Several cautionary notes need to be sounded about durable powers of attorney. The power granted to the attorney-in-fact is extremely broad, and the opportunity for misuse or abuse correspondingly high. The person selected as attorney-in-fact must be completely and unequivocally trustworthy. Second, due consideration should be given to selecting an alternate attorney-in-fact, in case something might happen to the first choice of surrogate. It should be obvious that the alternate attorney-in-fact must also be completely trustworthy.

Finally, language should be included in the durable power of attorney indicating that the attorney-in-fact has certain specific powers, such as the power to convey real estate, buy and sell government securities and have access to the grantor's safe deposit box, if such powers are intended to be conveyed, since many institutions require such specific mentions of powers pertaining to assets within their control.
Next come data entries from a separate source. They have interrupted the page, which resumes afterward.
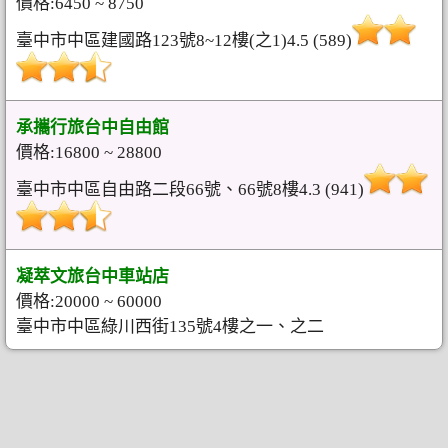
價格:6450 ~ 8750
臺中市中區建國路123號8~12樓(之1)4.5 (589)
承攜行旅台中自由館
價格:16800 ~ 28800
臺中市中區自由路二段66號、66號8樓4.3 (941)
凝萃文旅台中車站店
價格:20000 ~ 60000
臺中市中區綠川西街135號4樓之一、之二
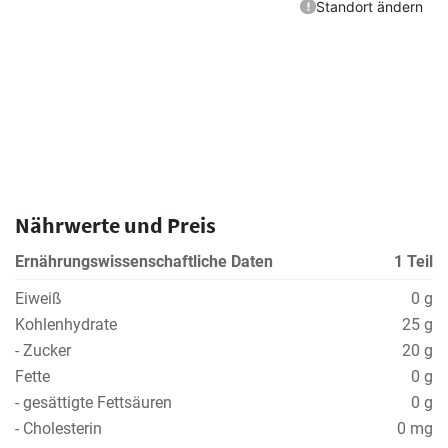
Nährwerte und Preis
Ernährungswissenschaftliche Daten
1 Teil
Eiweiß
0 g
Kohlenhydrate
25 g
- Zucker
20 g
Fette
0 g
- gesättigte Fettsäuren
0 g
- Cholesterin
0 mg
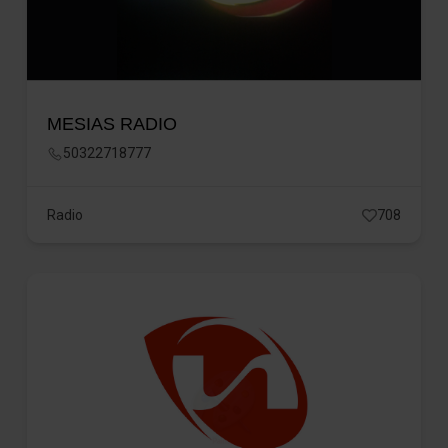
MESIAS RADIO
50322718777
Radio
708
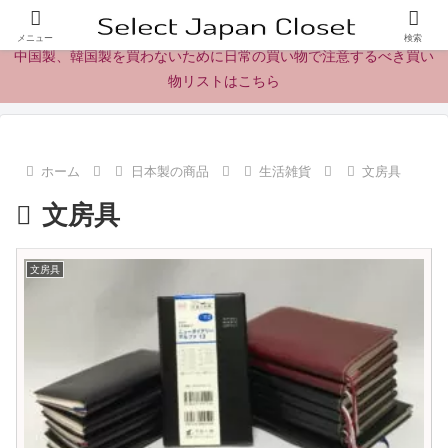
日本製の商品、製品、食品レビューとニュース
メニュー
検索
中国製、韓国製を買わないために日常の買い物で注意するべき買い
物リストはこちら
ホーム
日本製の商品
生活雑貨
文房具
文房具
文房具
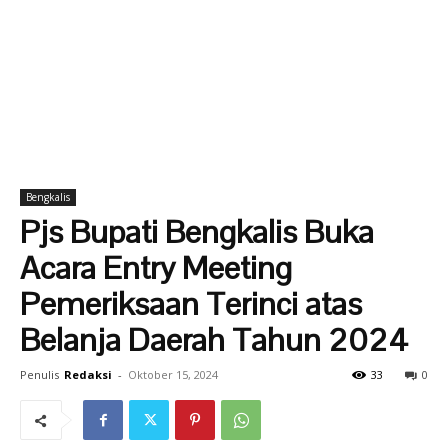
Bengkalis
Pjs Bupati Bengkalis Buka
Acara Entry Meeting
Pemeriksaan Terinci atas
Belanja Daerah Tahun 2024
Penulis
Redaksi
-
Oktober 15, 2024
33
0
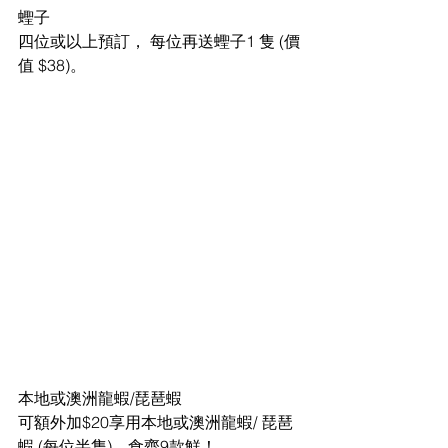
蟶子
四位或以上預訂， 每位再送蟶子1 隻 (價
值 $38)。 
本地或澳洲龍蝦/琵琶蝦 
可額外加$20享用本地或澳洲龍蝦/ 琵琶
蝦 (每位半隻)，食齊9款鮮！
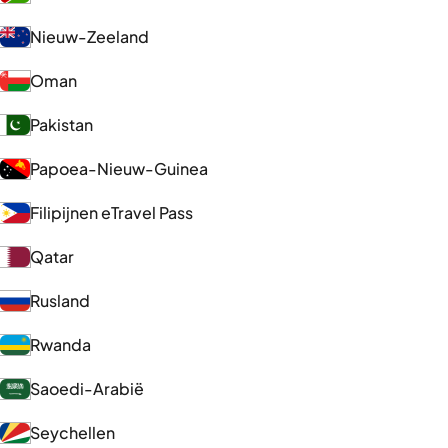
Nieuw-Zeeland
Oman
Pakistan
Papoea-Nieuw-Guinea
Filipijnen eTravel Pass
Qatar
Rusland
Rwanda
Saoedi-Arabië
Seychellen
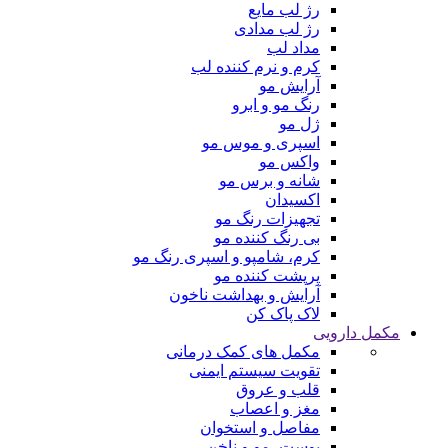
رژ لب مایع
رژ لب مدادی
مداد لب
کرم و نرم کننده لب
آرایش مو
رنگ مو و ابرو
ژل مو
اسپری و موس مو
واکس مو
شانه و برس مو
اکسیدان
تجهیزات رنگ مو
بی رنگ کننده مو
کرم، شامپو و اسپری رنگ مو
پرپشت کننده مو
آرایش و بهداشت ناخون
لاک پاک کن
مکمل دارویی
مکمل های کمک درمانی
تقویت سیستم ایمنی
قلب و عروق
مغز و اعصاب
مفاصل و استخوان
پوست، مو و ناخن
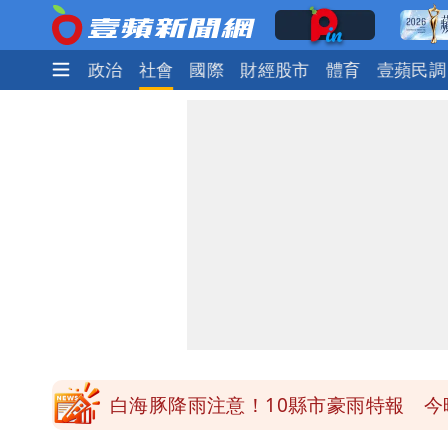
時尚
生活
政治
社會
國際
財經股市
體育
壹蘋民調
白海豚降雨注意！10縣市豪雨特報 
颱風假來了！連江縣明停班課 竹縣山
穿中國貨內褲逛街「整件掉出裙底」 
「我是台灣人」胸章竟是中國製 Che
白海豚降雨注意！10縣市豪雨特報 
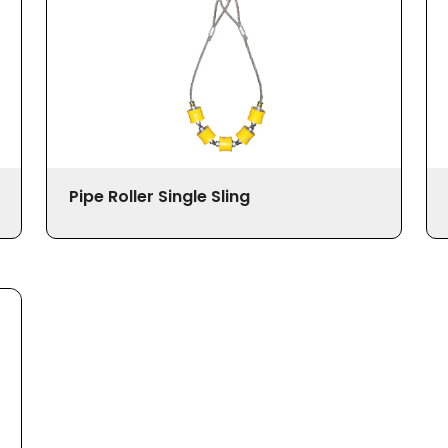
Pipe Roller Single Sling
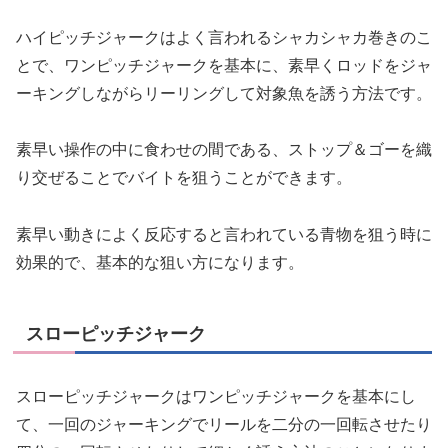
ハイピッチジャークはよく言われるシャカシャカ巻きのこ
とで、ワンピッチジャークを基本に、素早くロッドをジャ
ーキングしながらリーリングして対象魚を誘う方法です。
素早い操作の中に食わせの間である、ストップ＆ゴーを織
り交ぜることでバイトを狙うことができます。
素早い動きによく反応すると言われている青物を狙う時に
効果的で、基本的な狙い方になります。
スローピッチジャーク
スローピッチジャークはワンピッチジャークを基本にし
て、一回のジャーキングでリールを二分の一回転させたり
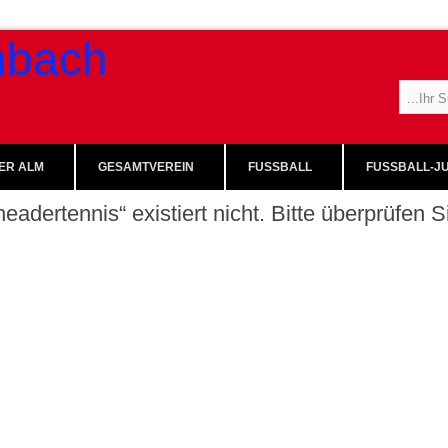
ER ALM
GESAMTVEREIN
FUSSBALL
FUSSBALL-JU
eadertennis“ existiert nicht. Bitte überprüfen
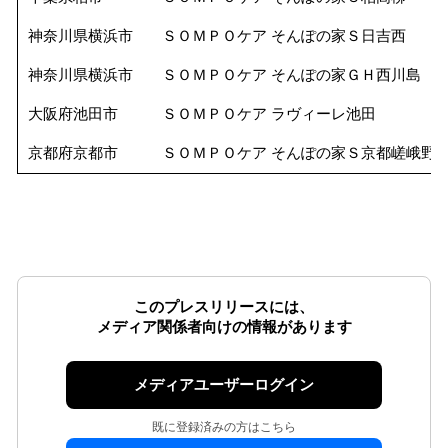
神奈川県横浜市
ＳＯＭＰＯケア そんぽの家Ｓ日吉西
神奈川県横浜市
ＳＯＭＰＯケア そんぽの家ＧＨ西川島
大阪府池田市
ＳＯＭＰＯケア ラヴィーレ池田
京都府京都市
ＳＯＭＰＯケア そんぽの家Ｓ京都嵯峨野
このプレスリリースには、
メディア関係者向けの情報があります
メディアユーザーログイン
既に登録済みの方はこちら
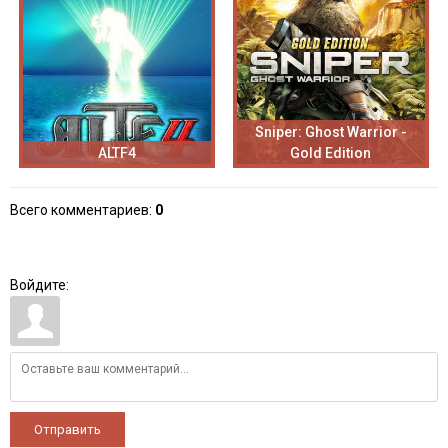
Sniper: Ghost Warrior -
ALTF4
Gold Edition
Всего комментариев
:
0
Войдите:
Отправить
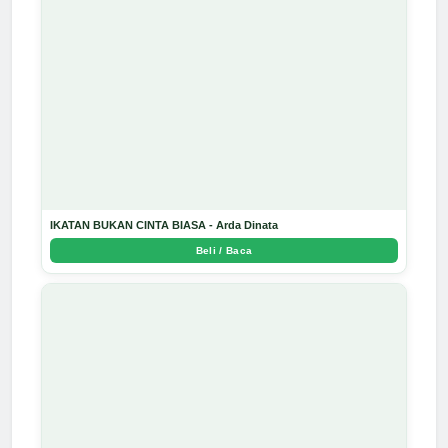
IKATAN BUKAN CINTA BIASA - Arda Dinata
Beli / Baca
By the same token, the power of attorney should clearly indicate that the broad powers should not be construed to include the power to transfer all the grantor's assets to the attorney-in-fact, since such broad power would have negative tax consequences to both the grantor and the attorney-in-fact.

The durable power of attorney, alone or coupled with a Living Trust, is an extraordinarily powerful planning tool. The importance of specific language, the danger of abuse and the need for some oversight and review make it important that an attorney be consulted in preparing and executing a durable power of attorney.